Summary: In summary, the Maker Project advanced our research focus from "single-product synthesis" to "resource circulation systems" through creative feedback, interdisciplinary collaboration, and problem-solving discussions. It reinforced ecological safety design, achieving deep integration between science outreach and research practice. Moreover, through the "Creator Project," the team not only disseminated synthetic biology knowledge but also transformed the project's core concepts of "resource recycling" and "green biosynthesis" into tangible creative practices. This enabled more students to understand that synthetic biology's "creation" fundamentally involves rationally designing solutions to real-world challenges like environmental and health issues—which aligns precisely with the NEFU-China team's original mission in undertaking this project.

Objectives

• Popularize synthetic biology knowledge: Using microorganisms as an entry point, leverage everyday scenarios like bread fermentation and flower-shaped steamed bun making to educate young adults about the "dual nature" of microbes, lowering the barrier to scientific understanding;

• Build an interactive platform: Foster emotional connections among young people with special needs, parents, and volunteers through activities like "Pass the Flower" and "Puzzle Painting," enabling participants to express themselves in a relaxed atmosphere;

• Spark potential and career aspirations: Guide young people to envision the practical value of microorganisms through hands-on activities like "Drawing by Lot" and "Flower Bun Experiments," planting seeds of curiosity about future career paths;

• Convey scientific warmth: Guided by the principle that "every life deserves gentle care through science," we blend science and art to express respect and inclusivity toward special populations.

Highlights

• Innovative integration: Pioneering a "science + art" outreach model, we embed microbial knowledge into artistic forms like painting, puzzles, and flower-shaped steamed bun making—depicting microbes with brushes and experiencing fermentation through buns to make abstract science tangible;

• Rich Interactive Layers: Multiple segments like drum-passing games, puzzle-painting, lottery-draw painting, and flower-bread experiments foster emotional connection while delivering knowledge and unlocking potential.

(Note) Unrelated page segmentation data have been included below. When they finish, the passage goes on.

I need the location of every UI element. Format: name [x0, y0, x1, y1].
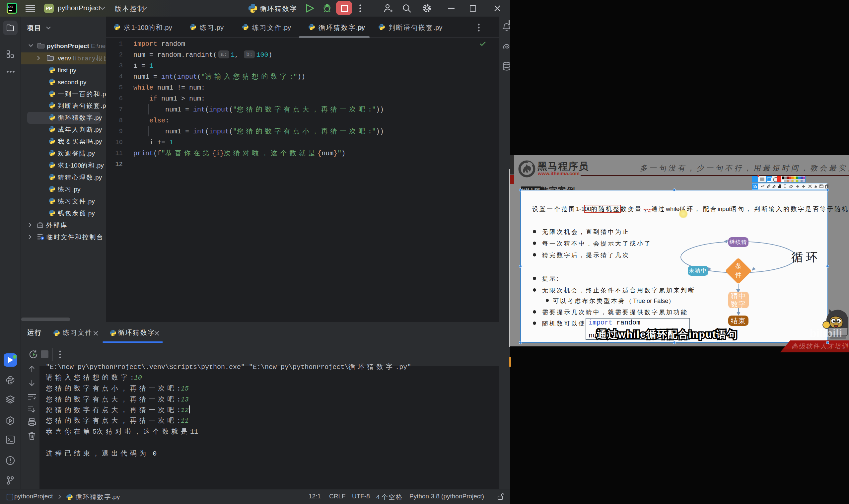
svg-text:高级软件人才培训专家: 高级软件人才培训专家	[792, 343, 849, 350]
svg-text:通过while循环配合input语句: 通过while循环配合input语句	[597, 329, 738, 340]
svg-text:PC: PC	[8, 5, 13, 9]
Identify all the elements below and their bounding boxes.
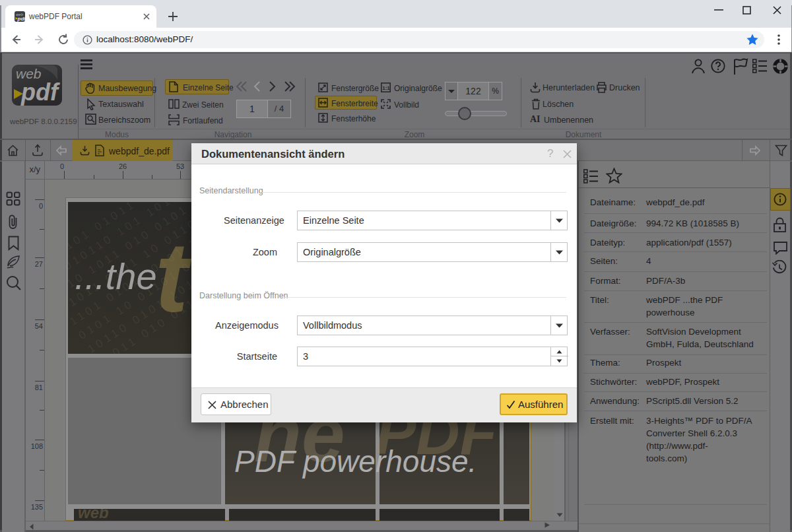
svg-text:1:1: 1:1 — [382, 85, 390, 91]
svg-text:pdf: pdf — [17, 16, 26, 22]
svg-text:pdf: pdf — [20, 79, 60, 106]
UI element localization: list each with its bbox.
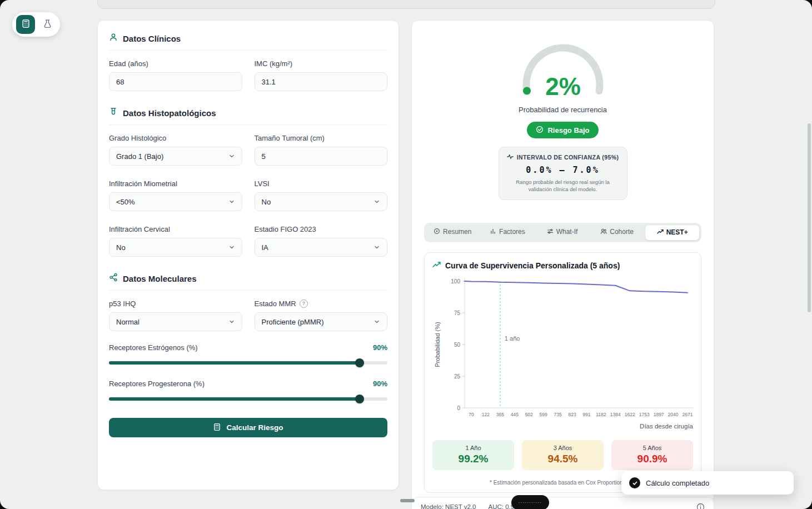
section-title: Datos Clínicos <box>123 34 181 43</box>
section-title: Datos Histopatológicos <box>123 108 216 118</box>
svg-text:100: 100 <box>451 278 460 284</box>
trending-up-icon <box>432 261 441 271</box>
tab-label: NEST+ <box>666 228 688 236</box>
confidence-interval-box: INTERVALO DE CONFIANZA (95%) 0.0% — 7.0%… <box>499 147 627 200</box>
stat-3-year: 3 Años 94.5% <box>522 440 604 470</box>
confidence-title: INTERVALO DE CONFIANZA (95%) <box>517 154 619 161</box>
tab-cohorte[interactable]: Cohorte <box>590 224 644 239</box>
mmr-select[interactable]: Proficiente (pMMR) <box>255 312 388 331</box>
calculator-mode-button[interactable] <box>16 15 35 34</box>
confidence-caption: Rango probable del riesgo real según la … <box>509 179 617 193</box>
tab-factores[interactable]: Factores <box>481 224 535 239</box>
bar-chart-icon <box>490 228 496 236</box>
edad-input[interactable] <box>109 72 242 91</box>
cervical-value: No <box>116 243 126 252</box>
chevron-down-icon <box>373 318 380 325</box>
svg-text:445: 445 <box>511 412 519 417</box>
stat-value: 99.2% <box>432 453 514 465</box>
survival-chart-title: Curva de Supervivencia Personalizada (5 … <box>445 261 620 270</box>
slider-fill <box>109 397 360 401</box>
stat-value: 94.5% <box>522 453 604 465</box>
model-version: Modelo: NEST v2.0 <box>421 503 476 509</box>
svg-text:70: 70 <box>469 412 474 417</box>
help-icon[interactable] <box>300 300 308 308</box>
grado-select[interactable]: Grado 1 (Bajo) <box>109 147 242 166</box>
tab-nest[interactable]: NEST+ <box>645 224 700 241</box>
slider-fill <box>109 361 360 365</box>
person-icon <box>109 33 118 44</box>
p53-select[interactable]: Normal <box>109 312 242 331</box>
page-scrollbar[interactable] <box>808 123 811 312</box>
stat-label: 1 Año <box>432 445 514 451</box>
section-histopathology: Datos Histopatológicos <box>109 107 387 125</box>
toast-message: Cálculo completado <box>646 479 709 487</box>
risk-level-badge: Riesgo Bajo <box>527 122 598 138</box>
trending-up-icon <box>657 228 664 237</box>
slider-thumb[interactable] <box>355 358 364 367</box>
input-form-card: Datos Clínicos Edad (años) IMC (kg/m²) D… <box>97 20 399 490</box>
risk-gauge: 2% <box>424 37 701 103</box>
test-tube-icon <box>109 107 118 118</box>
progesterona-label: Receptores Progesterona (%) <box>109 380 205 388</box>
survival-stats: 1 Año 99.2% 3 Años 94.5% 5 Años 90.9% <box>432 440 693 470</box>
svg-text:Días desde cirugía: Días desde cirugía <box>640 423 693 430</box>
estrogenos-value: 90% <box>373 343 387 352</box>
figo-select[interactable]: IA <box>255 238 388 257</box>
calculate-risk-button[interactable]: Calcular Riesgo <box>109 418 387 437</box>
tab-label: Factores <box>499 228 525 236</box>
dots-text: ··········· <box>519 501 542 505</box>
mode-toolbar <box>12 12 60 37</box>
tab-label: Resumen <box>443 228 471 236</box>
stat-5-year: 5 Años 90.9% <box>611 440 693 470</box>
risk-caption: Probabilidad de recurrencia <box>424 106 701 114</box>
imc-label: IMC (kg/m²) <box>255 59 388 68</box>
scroll-handle <box>400 499 415 502</box>
stat-value: 90.9% <box>611 453 693 465</box>
slider-thumb[interactable] <box>355 395 364 403</box>
results-tab-bar: Resumen Factores What-If Cohorte NEST+ <box>424 223 701 242</box>
molecule-icon <box>109 273 118 284</box>
imc-input[interactable] <box>255 72 388 91</box>
survival-curve-card: Curva de Supervivencia Personalizada (5 … <box>424 252 701 493</box>
activity-icon <box>507 153 514 161</box>
calculator-icon <box>21 19 31 31</box>
stat-label: 3 Años <box>522 445 604 451</box>
svg-text:122: 122 <box>482 412 490 417</box>
calculate-risk-label: Calcular Riesgo <box>226 423 283 432</box>
risk-badge-label: Riesgo Bajo <box>547 126 589 134</box>
chevron-down-icon <box>373 198 380 205</box>
stat-label: 5 Años <box>611 445 693 451</box>
svg-text:365: 365 <box>496 412 504 417</box>
tab-label: Cohorte <box>610 228 634 236</box>
lab-mode-button[interactable] <box>38 16 56 33</box>
svg-text:823: 823 <box>568 412 576 417</box>
miometrial-value: <50% <box>116 198 135 206</box>
tab-whatif[interactable]: What-If <box>535 224 589 239</box>
estrogenos-slider[interactable] <box>109 358 387 367</box>
svg-text:1897: 1897 <box>654 412 664 417</box>
cervical-select[interactable]: No <box>109 238 242 257</box>
lvsi-select[interactable]: No <box>255 192 388 211</box>
survival-chart: 0255075100701223654455025997358239911182… <box>432 275 695 436</box>
chevron-down-icon <box>373 244 380 251</box>
estrogenos-label: Receptores Estrógenos (%) <box>109 343 198 352</box>
svg-text:991: 991 <box>582 412 590 417</box>
target-icon <box>434 228 440 236</box>
miometrial-select[interactable]: <50% <box>109 192 242 211</box>
svg-text:2671: 2671 <box>683 412 693 417</box>
progesterona-slider[interactable] <box>109 395 387 403</box>
toast-notification: Cálculo completado <box>621 471 794 495</box>
tab-resumen[interactable]: Resumen <box>426 224 480 239</box>
svg-text:1182: 1182 <box>596 412 606 417</box>
section-clinical: Datos Clínicos <box>109 33 387 51</box>
svg-text:75: 75 <box>454 310 461 316</box>
figo-label: Estadio FIGO 2023 <box>255 225 388 233</box>
mmr-value: Proficiente (pMMR) <box>262 318 324 326</box>
svg-text:1 año: 1 año <box>505 335 520 342</box>
tamano-input[interactable] <box>255 147 388 166</box>
scrolled-card-sliver <box>97 0 715 9</box>
info-icon[interactable] <box>696 503 705 509</box>
model-auc: AUC: 0.9 <box>489 503 515 509</box>
chevron-down-icon <box>228 244 235 251</box>
grado-value: Grado 1 (Bajo) <box>116 152 163 161</box>
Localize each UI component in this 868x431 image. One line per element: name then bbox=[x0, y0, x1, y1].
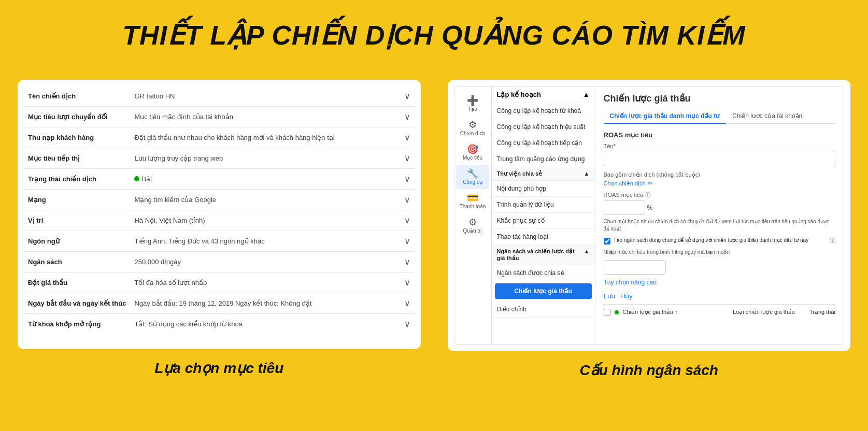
sidebar-item-label: Thanh toán bbox=[460, 204, 486, 209]
cancel-button[interactable]: Hủy bbox=[620, 292, 633, 300]
table-row[interactable]: Mục tiêu lượt chuyển đổiMục tiêu mặc địn… bbox=[24, 107, 415, 127]
row-arrow-icon[interactable]: ∨ bbox=[396, 293, 415, 314]
status-dot bbox=[134, 176, 139, 181]
ads-sidebar: ➕Tạo⚙Chiến dịch🎯Mục tiêu🔧Công cụ💳Thanh t… bbox=[454, 87, 492, 344]
table-row[interactable]: Mục tiêu tiếp thịLưu lượng truy cập tran… bbox=[24, 148, 415, 169]
panels-container: Tên chiến dịchGR tattoo HN∨Mục tiêu lượt… bbox=[10, 73, 858, 389]
shared-budget-label: Tạo ngân sách dùng chung để sử dụng với … bbox=[614, 237, 827, 244]
shared-budget-checkbox[interactable] bbox=[604, 238, 610, 245]
menu-item[interactable]: Công cụ lập kế hoạch tiếp cận bbox=[492, 135, 595, 151]
sidebar-item-chiến-dịch[interactable]: ⚙Chiến dịch bbox=[456, 116, 489, 140]
chevron-up-icon: ▲ bbox=[583, 91, 590, 98]
row-label: Ngôn ngữ bbox=[24, 231, 130, 252]
table-row[interactable]: Thu nạp khách hàngĐặt giá thầu như nhau … bbox=[24, 127, 415, 148]
action-buttons: Lưu Hủy bbox=[604, 292, 836, 300]
sidebar-icon: 🎯 bbox=[467, 145, 478, 154]
sidebar-icon: 💳 bbox=[467, 193, 478, 203]
sidebar-item-công-cụ[interactable]: 🔧Công cụ bbox=[456, 165, 489, 189]
right-panel: ➕Tạo⚙Chiến dịch🎯Mục tiêu🔧Công cụ💳Thanh t… bbox=[440, 73, 858, 389]
tab-account[interactable]: Chiến lược của tài khoản bbox=[726, 109, 808, 124]
table-row[interactable]: Ngôn ngữTiếng Anh, Tiếng Đức và 43 ngôn … bbox=[24, 231, 415, 252]
roas-info-icon[interactable]: ⓘ bbox=[645, 192, 650, 198]
menu-item[interactable]: Thao tác hàng loạt bbox=[492, 229, 595, 245]
menu-section-header: Thư viện chia sẻ▲ bbox=[492, 167, 595, 181]
pencil-icon[interactable]: ✏ bbox=[648, 180, 653, 187]
name-input[interactable] bbox=[604, 151, 836, 166]
row-label: Ngày bắt đầu và ngày kết thúc bbox=[24, 293, 130, 314]
table-row[interactable]: Đặt giá thầuTối đa hóa số lượt nhấp∨ bbox=[24, 272, 415, 293]
left-panel-label: Lựa chọn mục tiêu bbox=[18, 356, 421, 380]
row-label: Mục tiêu lượt chuyển đổi bbox=[24, 107, 130, 127]
roas-percent-input[interactable] bbox=[604, 200, 645, 215]
row-label: Trạng thái chiến dịch bbox=[24, 169, 130, 190]
row-arrow-icon[interactable]: ∨ bbox=[396, 148, 415, 169]
row-arrow-icon[interactable]: ∨ bbox=[396, 210, 415, 231]
row-arrow-icon[interactable]: ∨ bbox=[396, 127, 415, 148]
menu-item[interactable]: Trình quản lý dữ liệu bbox=[492, 197, 595, 213]
menu-section-header: Ngân sách và chiến lược đặt giá thầu▲ bbox=[492, 245, 595, 265]
right-panel-label: Cấu hình ngân sách bbox=[448, 358, 851, 382]
percent-symbol: % bbox=[647, 204, 653, 211]
campaign-settings-table: Tên chiến dịchGR tattoo HN∨Mục tiêu lượt… bbox=[24, 86, 415, 334]
row-arrow-icon[interactable]: ∨ bbox=[396, 252, 415, 272]
sidebar-item-label: Công cụ bbox=[463, 179, 482, 185]
sidebar-item-label: Tạo bbox=[468, 106, 477, 112]
menu-item[interactable]: Nội dung phù hợp bbox=[492, 181, 595, 197]
table-row[interactable]: Từ khoá khớp mở rộngTắt: Sử dụng các kiể… bbox=[24, 314, 415, 335]
choose-campaign-link[interactable]: Chọn chiến dịch bbox=[604, 180, 646, 187]
bidding-section-title: Chiến lược giá thầu bbox=[604, 93, 836, 104]
sidebar-icon: 🔧 bbox=[467, 169, 478, 178]
sidebar-icon: ⚙ bbox=[468, 218, 477, 227]
sidebar-item-thanh-toán[interactable]: 💳Thanh toán bbox=[456, 189, 489, 213]
row-arrow-icon[interactable]: ∨ bbox=[396, 169, 415, 190]
advanced-options-link[interactable]: Tùy chọn nâng cao bbox=[604, 279, 836, 286]
shared-budget-checkbox-row: Tạo ngân sách dùng chung để sử dụng với … bbox=[604, 237, 836, 245]
sidebar-icon: ⚙ bbox=[468, 120, 477, 130]
budget-info-icon[interactable]: ⓘ bbox=[830, 237, 835, 245]
sidebar-item-tạo[interactable]: ➕Tạo bbox=[456, 92, 489, 116]
menu-item[interactable]: Trung tâm quảng cáo ứng dụng bbox=[492, 151, 595, 167]
daily-budget-label: Nhập mức chi tiêu trung bình hằng ngày m… bbox=[604, 249, 836, 256]
menu-item[interactable]: Điều chỉnh bbox=[492, 301, 595, 318]
row-arrow-icon[interactable]: ∨ bbox=[396, 86, 415, 107]
tab-portfolio[interactable]: Chiến lược giá thầu danh mục đầu tư bbox=[604, 109, 727, 124]
table-row[interactable]: MạngMạng tìm kiếm của Google∨ bbox=[24, 190, 415, 210]
row-label: Từ khoá khớp mở rộng bbox=[24, 314, 130, 335]
roas-input-row: % bbox=[604, 200, 836, 215]
menu-item[interactable]: Ngân sách được chia sẻ bbox=[492, 265, 595, 281]
middle-menu-title: Lập kế hoạch bbox=[497, 91, 541, 98]
menu-item[interactable]: Khắc phục sự cố bbox=[492, 213, 595, 229]
table-row[interactable]: Trạng thái chiến dịchBật∨ bbox=[24, 169, 415, 190]
menu-item[interactable]: Công cụ lập kế hoạch hiệu suất bbox=[492, 119, 595, 135]
table-row[interactable]: Ngày bắt đầu và ngày kết thúcNgày bắt đầ… bbox=[24, 293, 415, 314]
campaign-label: Bao gồm chiến dịch (không bắt buộc) bbox=[604, 171, 836, 178]
table-row[interactable]: Vị tríHà Nội, Việt Nam (tỉnh)∨ bbox=[24, 210, 415, 231]
menu-item[interactable]: Công cụ lập kế hoạch từ khoá bbox=[492, 103, 595, 119]
row-value: 250.000 đ/ngày bbox=[130, 252, 395, 272]
sidebar-item-label: Mục tiêu bbox=[463, 155, 482, 161]
save-button[interactable]: Lưu bbox=[604, 292, 615, 300]
currency-input-row: đ bbox=[604, 260, 666, 275]
tab-bar: Chiến lược giá thầu danh mục đầu tư Chiế… bbox=[604, 109, 836, 124]
row-label: Đặt giá thầu bbox=[24, 272, 130, 293]
daily-budget-input[interactable] bbox=[604, 261, 666, 274]
ads-middle-menu: Lập kế hoạch ▲ Công cụ lập kế hoạch từ k… bbox=[492, 87, 595, 344]
row-label: Thu nạp khách hàng bbox=[24, 127, 130, 148]
sidebar-item-label: Quản trị bbox=[463, 228, 482, 234]
row-value: Ngày bắt đầu: 19 tháng 12, 2019 Ngày kết… bbox=[130, 293, 395, 314]
left-panel: Tên chiến dịchGR tattoo HN∨Mục tiêu lượt… bbox=[10, 73, 428, 389]
row-value: Bật bbox=[130, 169, 395, 190]
row-arrow-icon[interactable]: ∨ bbox=[396, 107, 415, 127]
table-row[interactable]: Tên chiến dịchGR tattoo HN∨ bbox=[24, 86, 415, 107]
roas-help-text: Chọn một hoặc nhiều chiến dịch có chuyển… bbox=[604, 218, 836, 233]
row-arrow-icon[interactable]: ∨ bbox=[396, 190, 415, 210]
row-arrow-icon[interactable]: ∨ bbox=[396, 272, 415, 293]
sidebar-item-quản-trị[interactable]: ⚙Quản trị bbox=[456, 213, 489, 238]
row-arrow-icon[interactable]: ∨ bbox=[396, 314, 415, 335]
menu-item-bidding-strategy[interactable]: Chiến lược giá thầu bbox=[495, 283, 592, 299]
bottom-checkbox[interactable] bbox=[604, 309, 610, 315]
row-label: Mạng bbox=[24, 190, 130, 210]
table-row[interactable]: Ngân sách250.000 đ/ngày∨ bbox=[24, 252, 415, 272]
sidebar-item-mục-tiêu[interactable]: 🎯Mục tiêu bbox=[456, 140, 489, 165]
row-arrow-icon[interactable]: ∨ bbox=[396, 231, 415, 252]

• Multi-dimensional Value Transmission: Beyond science education, it promotes social values like "inclusion" and "respect" through parent sharing, youth presentations, and slogan resonance, infusing science with human warmth.

Conclusion
This event enabled young adults with special needs to grasp the wonders of microbes through art, boosting their confidence and employment prospects. Parents gained emotional support, while volunteers experienced the warmth of science outreach. For the NEFU-China team, it validated the effectiveness of the "science + art" outreach model, built expertise in engaging special populations, and deepened the commitment to "synthetic biology serving society." Moving forward, the team will continue pursuing the integration of science and goodwill, driving the mutual advancement of science communication and social inclusion.